Data items
---+---

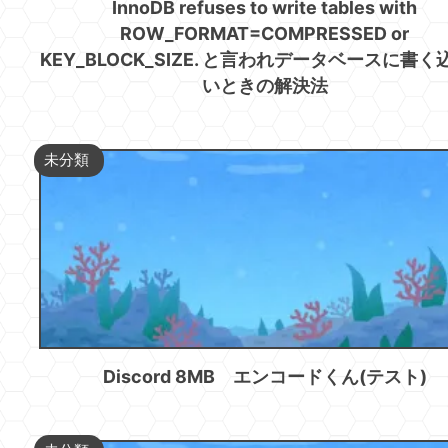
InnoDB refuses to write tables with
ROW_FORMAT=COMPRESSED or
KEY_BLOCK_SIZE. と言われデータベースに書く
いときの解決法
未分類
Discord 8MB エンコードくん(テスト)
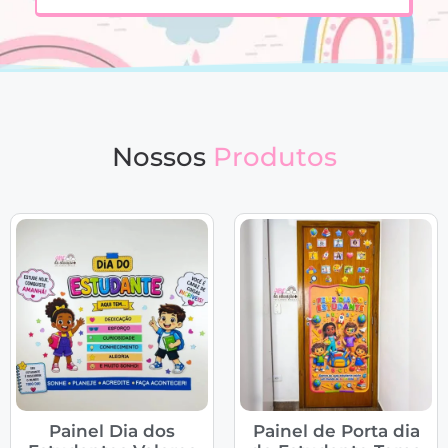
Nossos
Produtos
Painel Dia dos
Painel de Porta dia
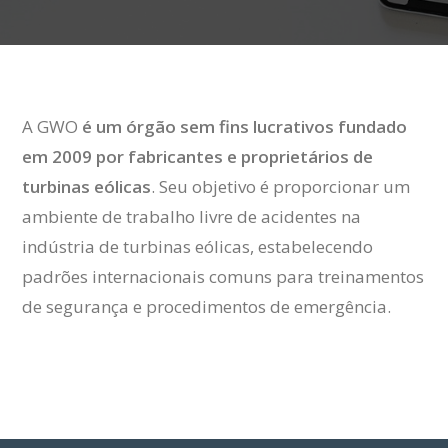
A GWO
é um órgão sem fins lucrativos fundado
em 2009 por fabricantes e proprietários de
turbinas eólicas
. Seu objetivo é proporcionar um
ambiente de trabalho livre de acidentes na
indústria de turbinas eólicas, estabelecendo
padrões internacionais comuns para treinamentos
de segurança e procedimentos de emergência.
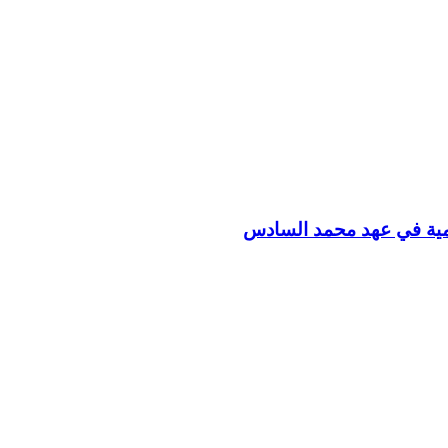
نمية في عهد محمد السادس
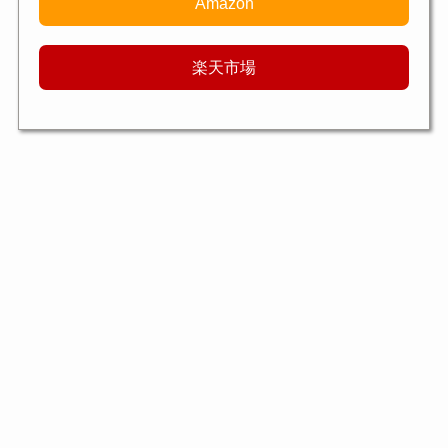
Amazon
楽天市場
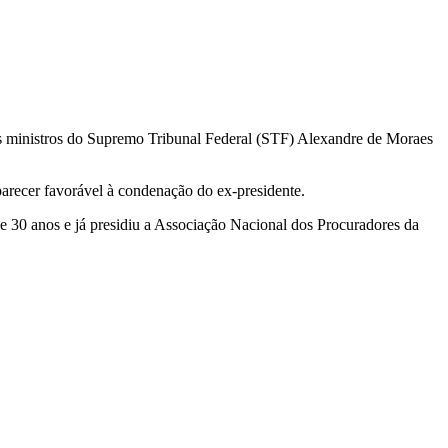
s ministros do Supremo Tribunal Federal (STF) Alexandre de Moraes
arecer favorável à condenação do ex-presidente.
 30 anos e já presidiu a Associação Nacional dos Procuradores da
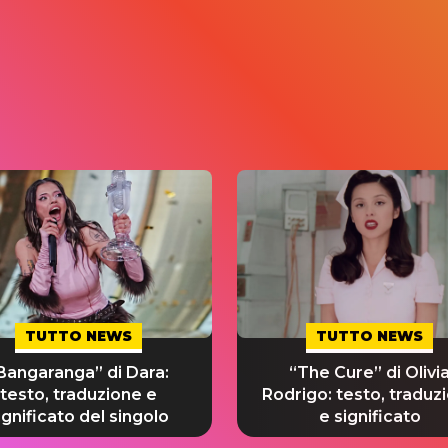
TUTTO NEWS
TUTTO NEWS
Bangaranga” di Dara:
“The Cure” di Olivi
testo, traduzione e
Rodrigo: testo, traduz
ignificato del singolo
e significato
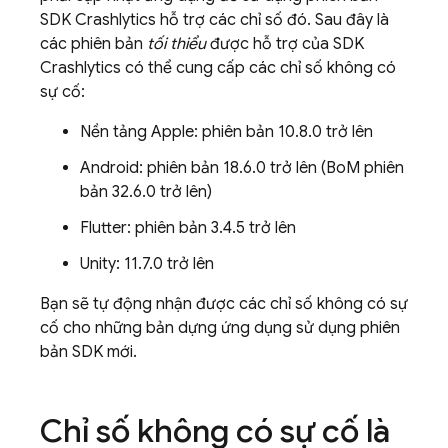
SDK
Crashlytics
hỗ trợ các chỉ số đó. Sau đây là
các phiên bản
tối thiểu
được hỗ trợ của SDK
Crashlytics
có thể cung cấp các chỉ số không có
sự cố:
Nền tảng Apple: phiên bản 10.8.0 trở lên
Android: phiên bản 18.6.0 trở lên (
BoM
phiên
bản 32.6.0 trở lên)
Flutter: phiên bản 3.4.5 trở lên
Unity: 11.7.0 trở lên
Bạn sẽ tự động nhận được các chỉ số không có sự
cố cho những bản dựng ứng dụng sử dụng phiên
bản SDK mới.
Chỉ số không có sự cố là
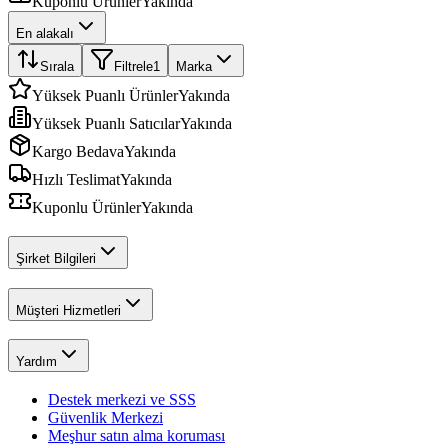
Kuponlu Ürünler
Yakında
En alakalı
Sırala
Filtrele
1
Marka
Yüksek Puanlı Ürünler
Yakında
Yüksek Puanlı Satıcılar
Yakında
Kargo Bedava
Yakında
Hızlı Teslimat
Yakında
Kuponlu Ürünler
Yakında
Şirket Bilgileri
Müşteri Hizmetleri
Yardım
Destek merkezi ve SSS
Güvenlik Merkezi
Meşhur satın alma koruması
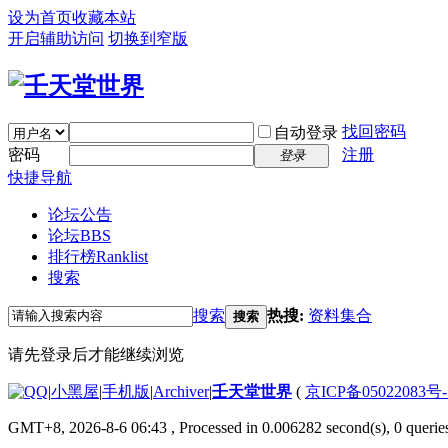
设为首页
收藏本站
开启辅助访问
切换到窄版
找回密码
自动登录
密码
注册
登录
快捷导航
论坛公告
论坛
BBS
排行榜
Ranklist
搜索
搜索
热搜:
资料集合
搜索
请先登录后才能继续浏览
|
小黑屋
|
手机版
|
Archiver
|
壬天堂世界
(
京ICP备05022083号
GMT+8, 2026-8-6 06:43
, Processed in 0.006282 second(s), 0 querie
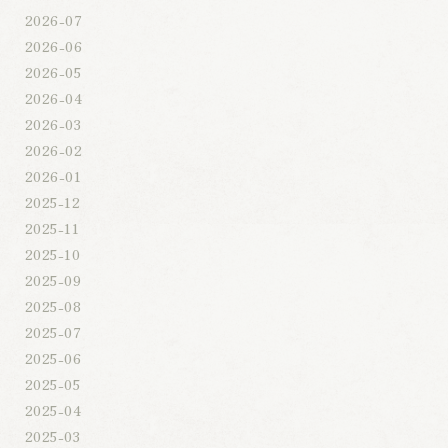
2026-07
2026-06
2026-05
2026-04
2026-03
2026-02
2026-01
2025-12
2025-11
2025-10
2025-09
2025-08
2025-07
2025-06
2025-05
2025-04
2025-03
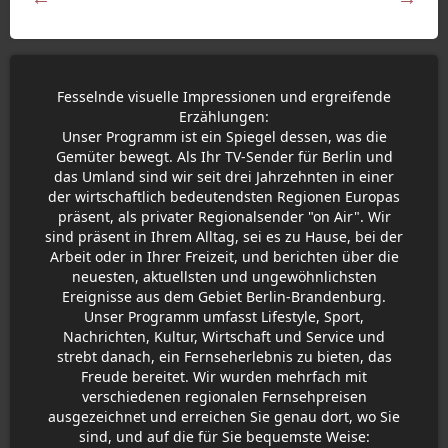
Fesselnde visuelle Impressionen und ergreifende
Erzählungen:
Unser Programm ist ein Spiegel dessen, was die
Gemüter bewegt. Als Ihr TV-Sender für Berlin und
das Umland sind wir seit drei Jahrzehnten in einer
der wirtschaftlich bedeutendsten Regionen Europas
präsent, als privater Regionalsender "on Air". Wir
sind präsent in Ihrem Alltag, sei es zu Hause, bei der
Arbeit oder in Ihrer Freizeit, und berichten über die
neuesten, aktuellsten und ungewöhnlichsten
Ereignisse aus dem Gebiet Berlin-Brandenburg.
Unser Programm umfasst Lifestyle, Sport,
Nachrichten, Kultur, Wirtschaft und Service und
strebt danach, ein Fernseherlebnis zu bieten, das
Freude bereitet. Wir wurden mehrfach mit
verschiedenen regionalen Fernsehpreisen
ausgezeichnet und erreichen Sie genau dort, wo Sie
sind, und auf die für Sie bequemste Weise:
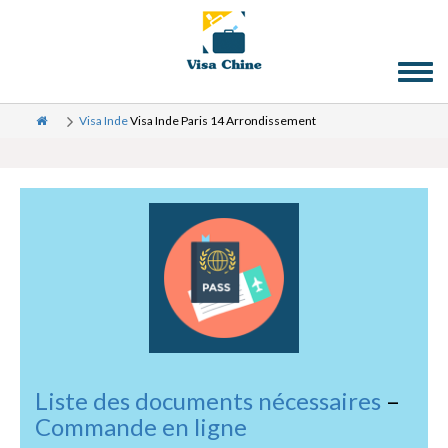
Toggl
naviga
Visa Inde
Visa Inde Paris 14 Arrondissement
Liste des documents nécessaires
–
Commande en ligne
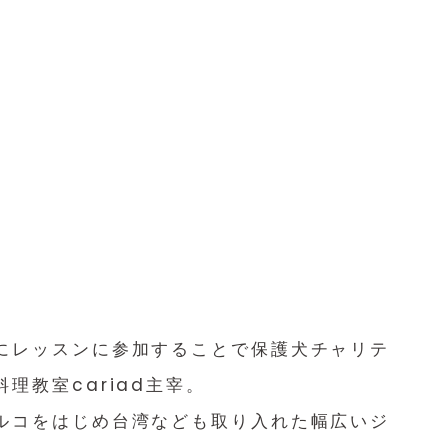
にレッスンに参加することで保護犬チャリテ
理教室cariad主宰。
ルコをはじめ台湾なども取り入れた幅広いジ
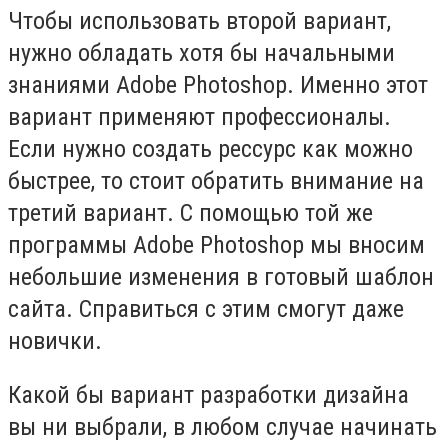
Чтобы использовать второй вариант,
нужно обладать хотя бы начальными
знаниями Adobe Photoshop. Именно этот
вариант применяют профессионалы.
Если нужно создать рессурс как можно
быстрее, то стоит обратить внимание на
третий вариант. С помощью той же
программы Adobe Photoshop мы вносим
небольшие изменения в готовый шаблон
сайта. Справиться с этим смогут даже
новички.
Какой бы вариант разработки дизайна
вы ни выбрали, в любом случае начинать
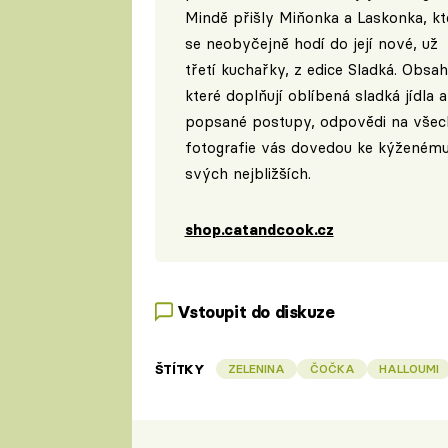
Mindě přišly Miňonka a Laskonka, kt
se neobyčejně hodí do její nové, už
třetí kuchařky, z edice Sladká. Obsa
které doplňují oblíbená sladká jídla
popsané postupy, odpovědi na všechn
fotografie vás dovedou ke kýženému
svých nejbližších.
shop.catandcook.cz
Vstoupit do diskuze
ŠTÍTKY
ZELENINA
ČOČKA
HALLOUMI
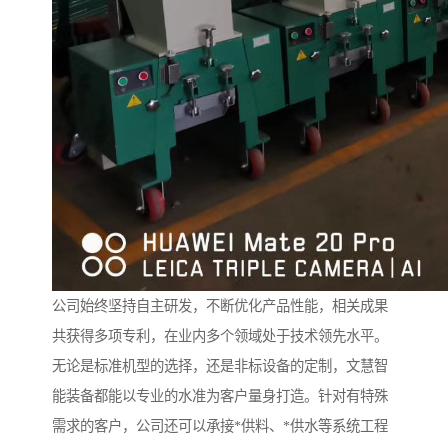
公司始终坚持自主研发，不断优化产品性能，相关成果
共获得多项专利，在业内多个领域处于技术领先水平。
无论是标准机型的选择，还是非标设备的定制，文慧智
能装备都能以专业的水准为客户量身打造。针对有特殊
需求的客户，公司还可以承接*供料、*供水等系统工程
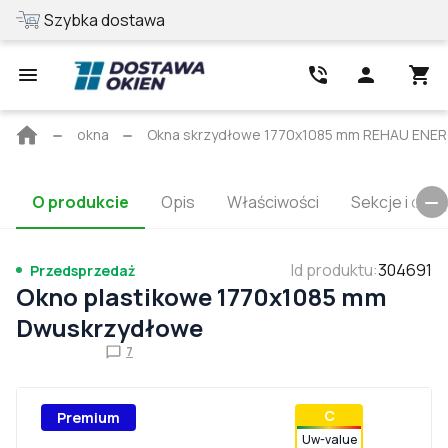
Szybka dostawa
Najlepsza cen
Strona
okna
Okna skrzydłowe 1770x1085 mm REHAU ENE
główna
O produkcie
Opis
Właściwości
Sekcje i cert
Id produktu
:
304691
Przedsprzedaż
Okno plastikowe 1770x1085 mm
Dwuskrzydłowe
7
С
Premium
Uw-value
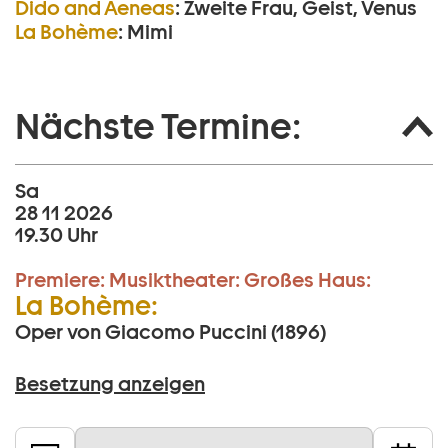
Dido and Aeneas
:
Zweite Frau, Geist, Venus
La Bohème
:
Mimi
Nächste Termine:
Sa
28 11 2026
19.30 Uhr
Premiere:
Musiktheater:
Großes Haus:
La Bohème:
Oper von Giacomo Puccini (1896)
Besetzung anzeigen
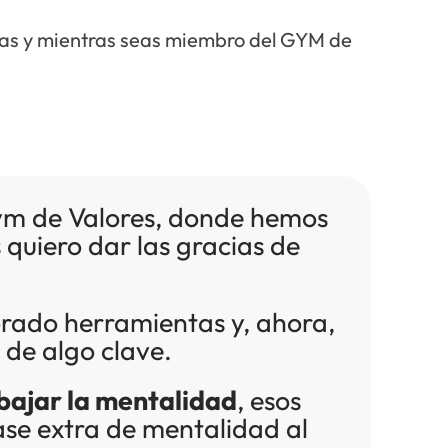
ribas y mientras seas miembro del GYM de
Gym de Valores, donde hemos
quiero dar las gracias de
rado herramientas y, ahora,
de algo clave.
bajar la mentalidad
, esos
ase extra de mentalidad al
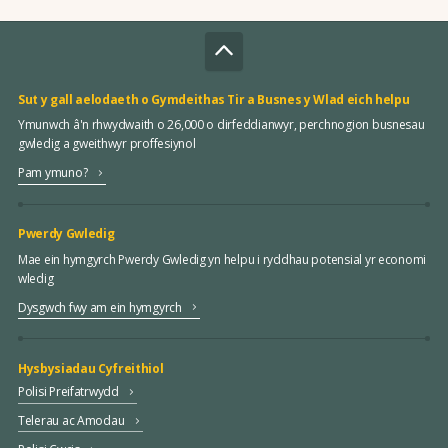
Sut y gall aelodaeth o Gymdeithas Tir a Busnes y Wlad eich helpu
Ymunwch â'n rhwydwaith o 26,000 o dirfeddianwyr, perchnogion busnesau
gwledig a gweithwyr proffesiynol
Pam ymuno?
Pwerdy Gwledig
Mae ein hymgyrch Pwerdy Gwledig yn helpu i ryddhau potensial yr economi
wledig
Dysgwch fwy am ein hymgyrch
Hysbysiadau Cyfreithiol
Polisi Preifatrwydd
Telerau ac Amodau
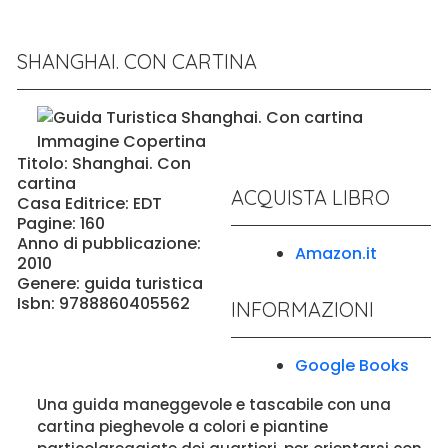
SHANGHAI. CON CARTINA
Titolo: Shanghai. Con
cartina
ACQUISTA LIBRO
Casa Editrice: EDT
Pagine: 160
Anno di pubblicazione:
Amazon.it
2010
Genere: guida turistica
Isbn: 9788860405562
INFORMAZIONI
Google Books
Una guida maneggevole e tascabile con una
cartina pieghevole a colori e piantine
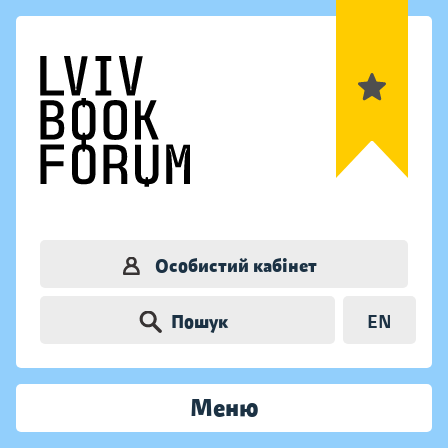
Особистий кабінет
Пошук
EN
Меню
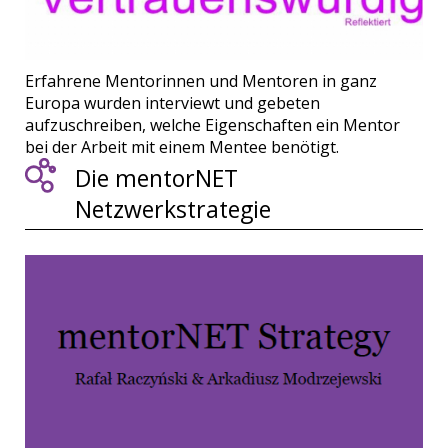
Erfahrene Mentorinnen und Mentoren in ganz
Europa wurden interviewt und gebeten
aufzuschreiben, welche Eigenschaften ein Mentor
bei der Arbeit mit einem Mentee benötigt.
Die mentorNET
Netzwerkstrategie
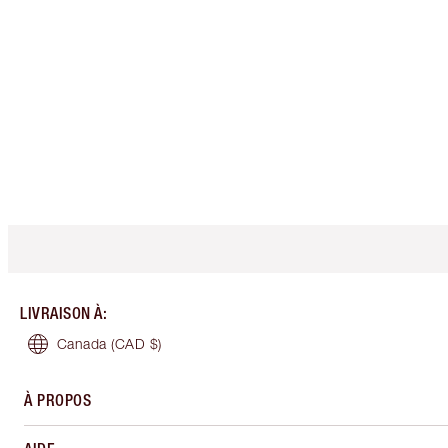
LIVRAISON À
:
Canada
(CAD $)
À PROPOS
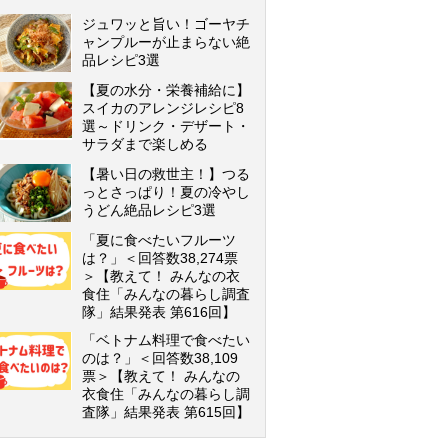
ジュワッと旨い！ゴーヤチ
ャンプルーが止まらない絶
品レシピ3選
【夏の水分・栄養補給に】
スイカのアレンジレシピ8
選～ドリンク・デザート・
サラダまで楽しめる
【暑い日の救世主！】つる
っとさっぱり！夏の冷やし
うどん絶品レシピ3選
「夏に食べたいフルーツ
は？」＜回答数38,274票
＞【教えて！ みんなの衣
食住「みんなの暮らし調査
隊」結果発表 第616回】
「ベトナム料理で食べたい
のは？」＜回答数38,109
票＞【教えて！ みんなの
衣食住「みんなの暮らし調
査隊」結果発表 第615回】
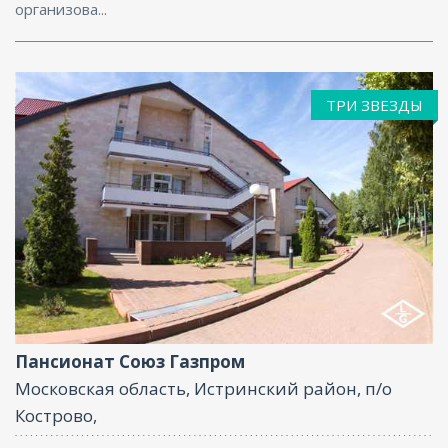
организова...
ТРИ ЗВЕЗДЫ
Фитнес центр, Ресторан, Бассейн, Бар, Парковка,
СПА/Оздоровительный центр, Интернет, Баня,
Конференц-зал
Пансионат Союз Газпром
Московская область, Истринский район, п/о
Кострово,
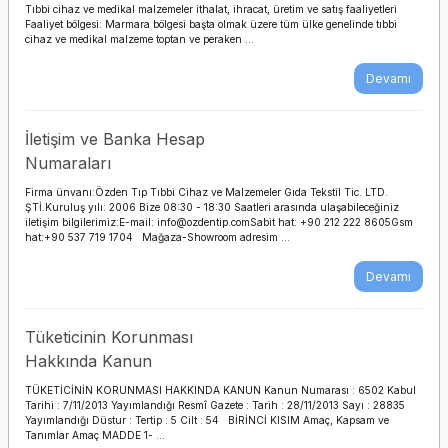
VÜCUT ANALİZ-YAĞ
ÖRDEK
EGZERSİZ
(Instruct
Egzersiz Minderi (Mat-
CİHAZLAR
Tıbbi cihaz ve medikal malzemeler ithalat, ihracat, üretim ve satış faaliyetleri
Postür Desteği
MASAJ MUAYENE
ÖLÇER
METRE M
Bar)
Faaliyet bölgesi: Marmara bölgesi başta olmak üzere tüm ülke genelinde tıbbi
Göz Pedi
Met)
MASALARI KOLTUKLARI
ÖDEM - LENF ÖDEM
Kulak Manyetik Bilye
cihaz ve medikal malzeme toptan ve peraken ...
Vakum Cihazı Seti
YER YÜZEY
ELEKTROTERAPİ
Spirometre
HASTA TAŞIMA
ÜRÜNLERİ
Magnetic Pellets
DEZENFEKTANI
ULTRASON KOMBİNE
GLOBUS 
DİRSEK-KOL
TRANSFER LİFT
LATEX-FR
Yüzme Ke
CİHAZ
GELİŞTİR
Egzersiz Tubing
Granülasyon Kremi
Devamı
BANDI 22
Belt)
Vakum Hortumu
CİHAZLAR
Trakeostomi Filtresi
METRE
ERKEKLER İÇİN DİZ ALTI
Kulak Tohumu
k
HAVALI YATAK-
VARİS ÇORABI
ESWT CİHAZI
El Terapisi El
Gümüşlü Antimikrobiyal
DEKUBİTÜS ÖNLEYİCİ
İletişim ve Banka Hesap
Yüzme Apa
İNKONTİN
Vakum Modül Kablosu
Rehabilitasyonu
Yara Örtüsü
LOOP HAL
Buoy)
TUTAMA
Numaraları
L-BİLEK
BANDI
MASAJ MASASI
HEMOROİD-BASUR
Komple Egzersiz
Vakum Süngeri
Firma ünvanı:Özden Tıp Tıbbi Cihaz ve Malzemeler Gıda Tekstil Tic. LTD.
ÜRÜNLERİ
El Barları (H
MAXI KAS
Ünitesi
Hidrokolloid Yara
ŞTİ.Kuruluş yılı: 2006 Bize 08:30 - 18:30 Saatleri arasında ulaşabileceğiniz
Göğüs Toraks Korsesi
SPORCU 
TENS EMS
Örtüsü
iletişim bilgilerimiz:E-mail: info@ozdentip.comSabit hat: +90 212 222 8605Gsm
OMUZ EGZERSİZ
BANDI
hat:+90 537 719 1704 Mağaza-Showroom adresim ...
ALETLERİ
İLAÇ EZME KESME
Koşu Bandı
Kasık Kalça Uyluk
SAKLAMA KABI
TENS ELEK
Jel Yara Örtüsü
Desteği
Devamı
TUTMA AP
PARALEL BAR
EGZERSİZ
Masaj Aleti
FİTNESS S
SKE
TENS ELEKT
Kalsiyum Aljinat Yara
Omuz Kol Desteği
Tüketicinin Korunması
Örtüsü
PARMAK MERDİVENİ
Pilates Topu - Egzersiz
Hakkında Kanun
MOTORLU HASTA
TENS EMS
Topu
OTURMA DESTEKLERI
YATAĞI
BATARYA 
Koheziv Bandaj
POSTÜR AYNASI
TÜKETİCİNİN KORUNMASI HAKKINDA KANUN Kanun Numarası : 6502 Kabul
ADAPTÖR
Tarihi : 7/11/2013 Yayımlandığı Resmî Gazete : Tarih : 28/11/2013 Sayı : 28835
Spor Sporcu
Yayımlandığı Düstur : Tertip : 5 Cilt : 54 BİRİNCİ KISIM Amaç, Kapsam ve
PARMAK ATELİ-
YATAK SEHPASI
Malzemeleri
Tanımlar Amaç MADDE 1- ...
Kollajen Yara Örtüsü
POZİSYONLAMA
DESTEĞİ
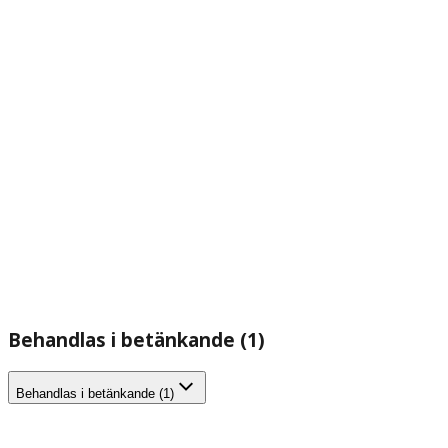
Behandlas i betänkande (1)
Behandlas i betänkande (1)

---+---

Give the lines above again exactly, from the one containing "Hızlı Teslimat" to the one containing "Какой бы вариант разработки дизайна", both included, but leave out the pictures.

Hızlı Teslimat
Yakında
Kuponlu Ürünler
Yakında
Şirket Bilgileri
Müşteri Hizmetleri
Yardım
Destek merkezi ve SSS
Güvenlik Merkezi
Meşhur satın alma koruması
设为首页
收藏本站
开启辅助访问
切换到窄版
找回密码
自动登录
密码
注册
登录
快捷导航
论坛公告
论坛
BBS
排行榜
Ranklist
搜索
搜索
热搜:
资料集合
搜索
请先登录后才能继续浏览
|
小黑屋
|
手机版
|
Archiver
|
壬天堂世界
(
京ICP备05022083号
GMT+8, 2026-8-6 06:43
, Processed in 0.006282 second(s), 0 querie
2026-07
2026-06
2026-05
2026-04
2026-03
2026-02
2026-01
2025-12
2025-11
2025-10
2025-09
2025-08
2025-07
2025-06
2025-05
2025-04
2025-03
Fesselnde visuelle Impressionen und ergreifende
Erzählungen:
Unser Programm ist ein Spiegel dessen, was die
Gemüter bewegt. Als Ihr TV-Sender für Berlin und
das Umland sind wir seit drei Jahrzehnten in einer
der wirtschaftlich bedeutendsten Regionen Europas
präsent, als privater Regionalsender "on Air". Wir
sind präsent in Ihrem Alltag, sei es zu Hause, bei der
Arbeit oder in Ihrer Freizeit, und berichten über die
neuesten, aktuellsten und ungewöhnlichsten
Ereignisse aus dem Gebiet Berlin-Brandenburg.
Unser Programm umfasst Lifestyle, Sport,
Nachrichten, Kultur, Wirtschaft und Service und
strebt danach, ein Fernseherlebnis zu bieten, das
Freude bereitet. Wir wurden mehrfach mit
verschiedenen regionalen Fernsehpreisen
ausgezeichnet und erreichen Sie genau dort, wo Sie
sind, und auf die für Sie bequemste Weise:
Toggl
naviga
Visa Inde
Visa Inde Paris 14 Arrondissement
Liste des documents nécessaires
–
Commande en ligne
にレッスンに参加することで保護犬チャリテ
理教室cariad主宰。
ルコをはじめ台湾なども取り入れた幅広いジ
Чтобы использовать второй вариант,
нужно обладать хотя бы начальными
знаниями Adobe Photoshop. Именно этот
вариант применяют профессионалы.
Если нужно создать рессурс как можно
быстрее, то стоит обратить внимание на
третий вариант. С помощью той же
программы Adobe Photoshop мы вносим
небольшие изменения в готовый шаблон
сайта. Справиться с этим смогут даже
новички.
Какой бы вариант разработки дизайна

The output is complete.